Chinese engineerers have apparently reverse engineered the protocol used for Skype Internet phone calls.

Skype is dismissing a claim by a small team of Chinese engineers who say they have reverse engineered the protocol used for Skype Internet phone calls.

The development is being reported by Charlie Paglee, the chief executive officer of Vozin Communications, a voice-over-IP company that offers the Talqer plug-in for Google Talk, and which has operations in China and California. Paglee, a Mandarin speaker who has worked in China since 1987, said he knows the people in the small company that reverse engineered the Skype protocol.

Paglee wrote about the reverse engineering on his blog, and said he has been asked not to reveal the name of the company that reverse engineered the protocol.

The 10-person Chinese company, which has received venture capital funding, is planning to release in two weeks three software components based on the Skype protocol that would allow developers to create compatible applications, Paglee said. Those components comprise voice and instant messaging functions, he said.

Skype's protocol is proprietary so third party developers have not been able to build compatible applications. Some other voice-over-IP applications are based on the open SIP (Session Initiation Protocol) standard, enabling third party developers to create interoperable products.

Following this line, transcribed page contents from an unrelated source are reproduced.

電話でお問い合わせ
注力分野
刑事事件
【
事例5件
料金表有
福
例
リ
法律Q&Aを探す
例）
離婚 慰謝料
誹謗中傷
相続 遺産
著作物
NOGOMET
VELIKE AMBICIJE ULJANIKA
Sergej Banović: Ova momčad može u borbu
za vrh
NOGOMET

Skype, a unit of eBay, said Friday it is aware of the claim but had "no evidence to suggest that this is true."

"Even if it was possible to do this, the software code would lack the feature set and reliability of Skype," according to a statement from Skype. "Moreover, no amount of reverse engineering would threaten Skype's cryptographic security or integrity."

By cracking the Skype protocol, the company claims it can also block Skype voice traffic, Paglee said. "They could literally turn the lights off on Skype in China very, very quickly," said Paglee, who is also a lawyer and engineer, speaking from California on Friday.

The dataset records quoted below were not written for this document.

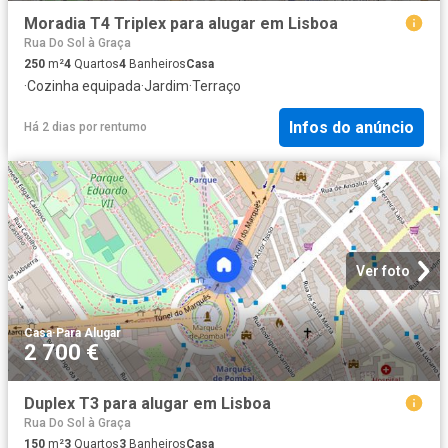
Moradia T4 Triplex para alugar em Lisboa
Rua Do Sol à Graça
250
m²
4
Quartos
4
Banheiros
Casa
·
Cozinha equipada
·
Jardim
·
Terraço
Infos do anúncio
Há 2 dias
por
rentumo
Ver foto
Casa
·
Para Alugar
2 700 €
Duplex T3 para alugar em Lisboa
Rua Do Sol à Graça
150
m²
3
Quartos
3
Banheiros
Casa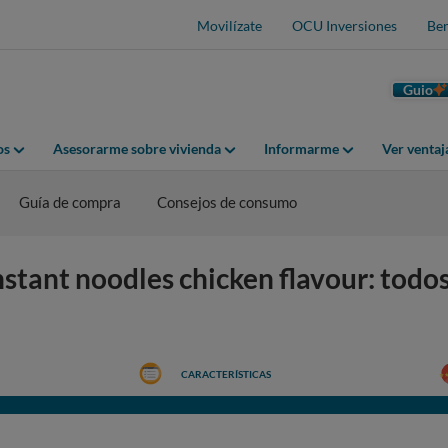
Movilízate
OCU Inversiones
Ben
Guio
os
Asesorarme sobre vivienda
Informarme
Ver venta
Guía de compra
Consejos de consumo
tant noodles chicken flavour: todos
CARACTERÍSTICAS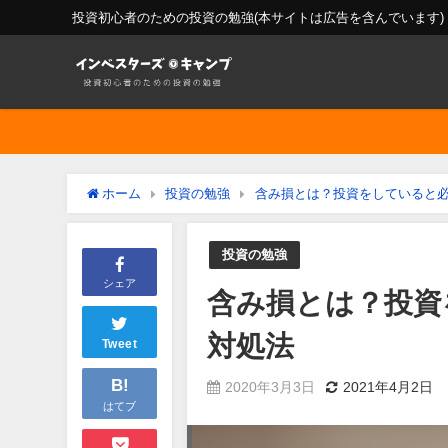
投資初心者のための投資の勉強(本サイトは広告を含んでいます)
ホーム
投資の勉強
含み損とは？投資をしていると
投資の勉強
シェア
含み損とは？投資
対処法
Tweet
B!
2020年3月3日
2021年4月2日
はてブ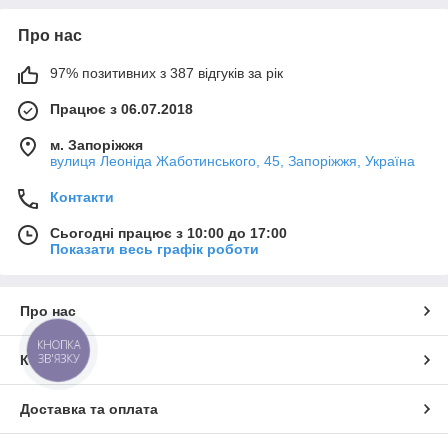
Про нас
97% позитивних з 387 відгуків за рік
Працює з 06.07.2018
м. Запоріжжя
вулиця Леоніда Жаботинського, 45, Запоріжжя, Україна
Контакти
Сьогодні працює з 10:00 до 17:00
Показати весь графік роботи
Про нас
КНОПКА
ЗВ'ЯЗКУ
Контакти
Доставка та оплата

The company could transfer the technology to the Chinese government, which has continually sought ways to tighten its filtering and control over the Internet. So far, the company doesn't have any plans to market its blocking capabilities, Paglee said.

The company claims it can block calls by exploiting Skype software functions, he said. Skype's software taps users' computers to route calls. Paglee said the Chinese company can detect, map and block the computers that are passing on calls, and in doing so shut down Skype calls.

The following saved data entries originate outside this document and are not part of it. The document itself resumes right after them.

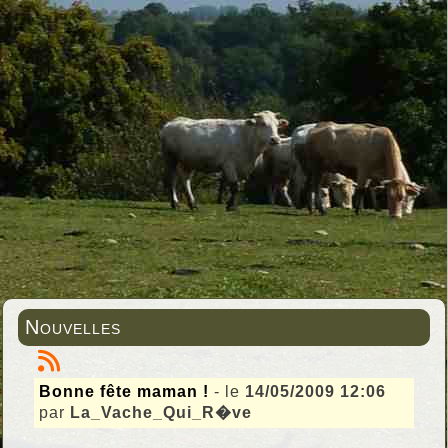
Nouvelles
Bonne fête maman !
- le
14/05/2009 12:06
par
La_Vache_Qui_R�ve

The company, however, has not been able to decrypt the phone calls passing through those computers and listen in because of the complicated encryption keys used during calls, Paglee said.

"Skype's conversations are still secure but what's not secure is their present business model of using everybody else's computer to propagate the Skype network," Paglee said.

Paglee details in his blog a call he received from the engineers using a rudimentary client. Part of the proof that the protocol had been cracked came when the engineers sent Paglee the IP address of his computer, information that normally would be encrypted during a Skype session.